** Opening Data supplied block **
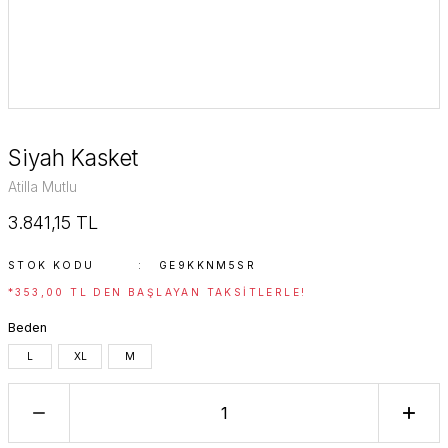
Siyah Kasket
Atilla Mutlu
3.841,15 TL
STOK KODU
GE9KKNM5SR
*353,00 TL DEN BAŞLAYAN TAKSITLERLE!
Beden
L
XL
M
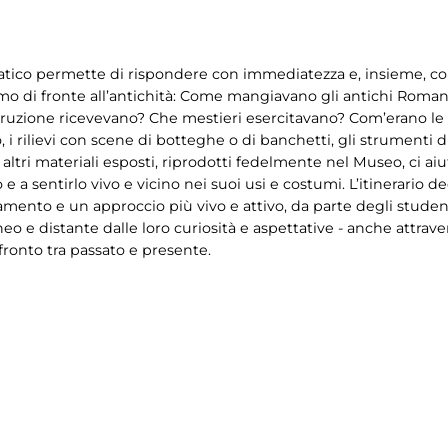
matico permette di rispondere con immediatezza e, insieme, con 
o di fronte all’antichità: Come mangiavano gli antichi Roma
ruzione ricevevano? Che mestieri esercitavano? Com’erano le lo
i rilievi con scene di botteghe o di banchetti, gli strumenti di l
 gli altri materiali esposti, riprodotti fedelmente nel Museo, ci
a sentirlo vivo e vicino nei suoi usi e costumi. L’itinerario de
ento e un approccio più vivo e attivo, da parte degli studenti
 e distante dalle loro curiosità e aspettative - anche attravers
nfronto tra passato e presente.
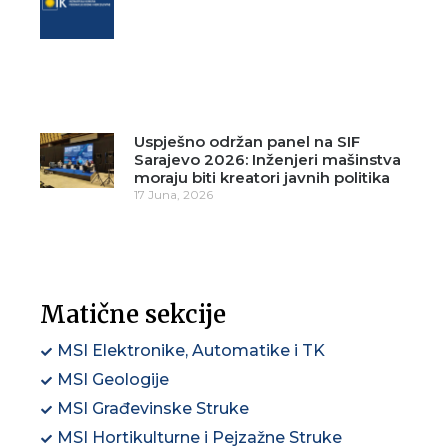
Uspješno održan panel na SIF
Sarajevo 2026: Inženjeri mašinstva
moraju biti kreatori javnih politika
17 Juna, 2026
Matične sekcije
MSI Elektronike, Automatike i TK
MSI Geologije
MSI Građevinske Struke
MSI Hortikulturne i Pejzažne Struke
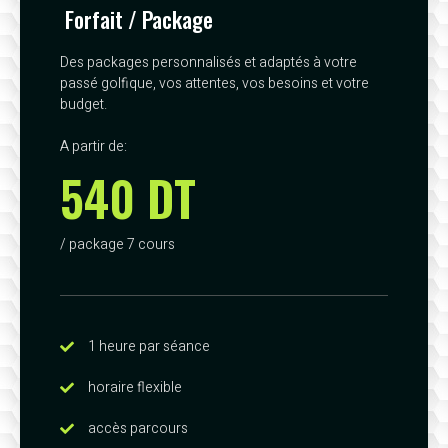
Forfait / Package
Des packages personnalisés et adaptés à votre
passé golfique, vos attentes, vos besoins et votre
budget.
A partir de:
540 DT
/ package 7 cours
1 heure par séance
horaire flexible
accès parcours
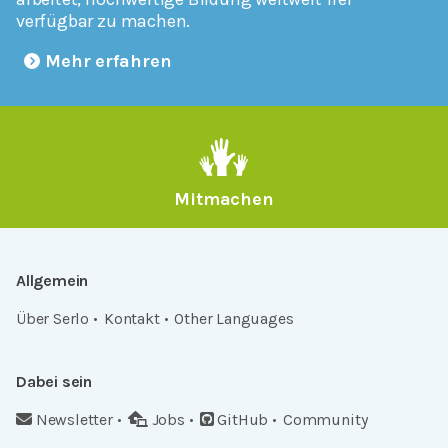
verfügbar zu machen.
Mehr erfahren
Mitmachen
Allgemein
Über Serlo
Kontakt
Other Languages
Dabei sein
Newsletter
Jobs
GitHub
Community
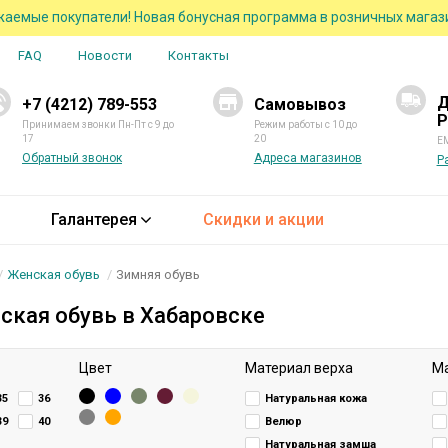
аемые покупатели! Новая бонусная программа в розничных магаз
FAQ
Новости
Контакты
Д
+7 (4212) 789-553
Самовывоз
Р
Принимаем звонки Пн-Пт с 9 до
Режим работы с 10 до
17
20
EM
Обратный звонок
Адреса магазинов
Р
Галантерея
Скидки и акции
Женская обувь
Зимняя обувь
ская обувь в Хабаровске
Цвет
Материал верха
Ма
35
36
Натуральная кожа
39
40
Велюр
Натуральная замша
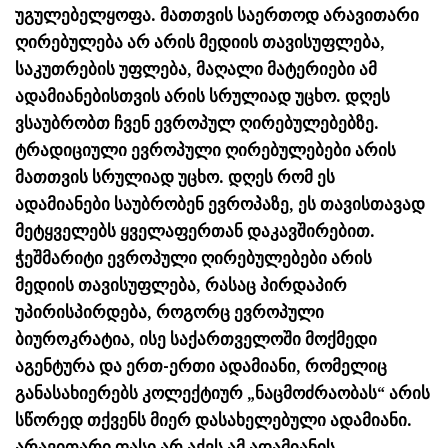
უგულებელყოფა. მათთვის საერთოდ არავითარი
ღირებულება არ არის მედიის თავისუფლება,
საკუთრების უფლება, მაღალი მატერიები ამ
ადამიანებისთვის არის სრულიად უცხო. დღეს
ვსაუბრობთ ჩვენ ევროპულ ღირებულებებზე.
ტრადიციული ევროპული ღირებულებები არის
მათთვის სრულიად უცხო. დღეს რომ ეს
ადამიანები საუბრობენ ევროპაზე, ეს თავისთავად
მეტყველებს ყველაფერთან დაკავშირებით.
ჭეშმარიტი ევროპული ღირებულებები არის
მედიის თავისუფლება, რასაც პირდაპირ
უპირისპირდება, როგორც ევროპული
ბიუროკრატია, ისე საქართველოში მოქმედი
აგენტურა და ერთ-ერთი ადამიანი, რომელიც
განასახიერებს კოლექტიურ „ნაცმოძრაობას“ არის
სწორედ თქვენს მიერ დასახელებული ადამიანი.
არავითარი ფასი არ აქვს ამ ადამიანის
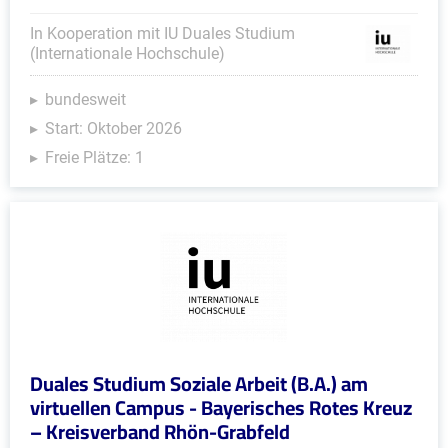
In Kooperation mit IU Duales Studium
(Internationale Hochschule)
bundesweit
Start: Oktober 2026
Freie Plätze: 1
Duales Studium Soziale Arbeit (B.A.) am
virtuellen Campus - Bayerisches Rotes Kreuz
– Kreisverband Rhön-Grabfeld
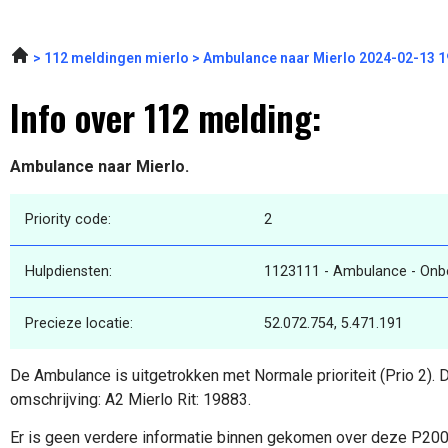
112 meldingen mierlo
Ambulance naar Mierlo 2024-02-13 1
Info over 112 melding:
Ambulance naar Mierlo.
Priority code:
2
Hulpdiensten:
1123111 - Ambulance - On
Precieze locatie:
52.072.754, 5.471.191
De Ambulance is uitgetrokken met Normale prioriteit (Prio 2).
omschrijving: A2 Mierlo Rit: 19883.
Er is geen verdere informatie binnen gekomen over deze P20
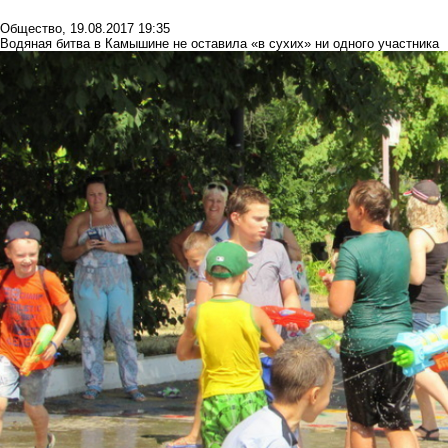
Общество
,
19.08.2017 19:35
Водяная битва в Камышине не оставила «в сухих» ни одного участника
** Closing Data supplied block **
Give back each line above exactly, with pictures dropped.

Siyah Kasket
Atilla Mutlu
3.841,15 TL
STOK KODU
GE9KKNM5SR
*353,00 TL DEN BAŞLAYAN TAKSITLERLE!
Beden
L
XL
M
matico permette di rispondere con immediatezza e, insieme, con 
o di fronte all’antichità: Come mangiavano gli antichi Roma
ruzione ricevevano? Che mestieri esercitavano? Com’erano le lo
i rilievi con scene di botteghe o di banchetti, gli strumenti di l
 gli altri materiali esposti, riprodotti fedelmente nel Museo, ci
a sentirlo vivo e vicino nei suoi usi e costumi. L’itinerario de
ento e un approccio più vivo e attivo, da parte degli studenti
 e distante dalle loro curiosità e aspettative - anche attravers
nfronto tra passato e presente.
Uspješno održan panel na SIF
Sarajevo 2026: Inženjeri mašinstva
moraju biti kreatori javnih politika
17 Juna, 2026
Matične sekcije
MSI Elektronike, Automatike i TK
MSI Geologije
MSI Građevinske Struke
MSI Hortikulturne i Pejzažne Struke
Forfait / Package
Des packages personnalisés et adaptés à votre
passé golfique, vos attentes, vos besoins et votre
budget.
A partir de:
540 DT
/ package 7 cours
1 heure par séance
horaire flexible
accès parcours
verfügbar zu machen.
Mehr erfahren
Mitmachen
Allgemein
Über Serlo
Kontakt
Other Languages
Dabei sein
Newsletter
Jobs
GitHub
Community
аемые покупатели! Новая бонусная программа в розничных магаз
FAQ
Новости
Контакты
Д
+7 (4212) 789-553
Самовывоз
Р
Принимаем звонки Пн-Пт с 9 до
Режим работы с 10 до
17
20
EM
Обратный звонок
Адреса магазинов
Р
Галантерея
Скидки и акции
Женская обувь
Зимняя обувь
ская обувь в Хабаровске
Цвет
Материал верха
Ма
35
36
Натуральная кожа
39
40
Велюр
Натуральная замша
უგულებელყოფა. მათთვის საერთოდ არავითარი
ღირებულება არ არის მედიის თავისუფლება,
საკუთრების უფლება, მაღალი მატერიები ამ
ადამიანებისთვის არის სრულიად უცხო. დღეს
ვსაუბრობთ ჩვენ ევროპულ ღირებულებებზე.
ტრადიციული ევროპული ღირებულებები არის
მათთვის სრულიად უცხო. დღეს რომ ეს
ადამიანები საუბრობენ ევროპაზე, ეს თავისთავად
მეტყველებს ყველაფერთან დაკავშირებით.
ჭეშმარიტი ევროპული ღირებულებები არის
მედიის თავისუფლება, რასაც პირდაპირ
უპირისპირდება, როგორც ევროპული
ბიუროკრატია, ისე საქართველოში მოქმედი
აგენტურა და ერთ-ერთი ადამიანი, რომელიც
განასახიერებს კოლექტიურ „ნაცმოძრაობას“ არის
სწორედ თქვენს მიერ დასახელებული ადამიანი.
არავითარი ფასი არ აქვს ამ ადამიანის
In Kooperation mit IU Duales Studium
(Internationale Hochschule)
bundesweit
Start: Oktober 2026
Freie Plätze: 1
Duales Studium Soziale Arbeit (B.A.) am
virtuellen Campus - Bayerisches Rotes Kreuz
– Kreisverband Rhön-Grabfeld
112 meldingen mierlo
Ambulance naar Mierlo 2024-02-13 1
Info over 112 melding:
Ambulance naar Mierlo.
Priority code:
2
Hulpdiensten:
1123111 - Ambulance - On
Precieze locatie:
52.072.754, 5.471.191
De Ambulance is uitgetrokken met Normale prioriteit (Prio 2).
omschrijving: A2 Mierlo Rit: 19883.
Er is geen verdere informatie binnen gekomen over deze P20
Общество
,
19.08.2017 19:35
Водяная битва в Камышине не оставила «в сухих» ни одного участника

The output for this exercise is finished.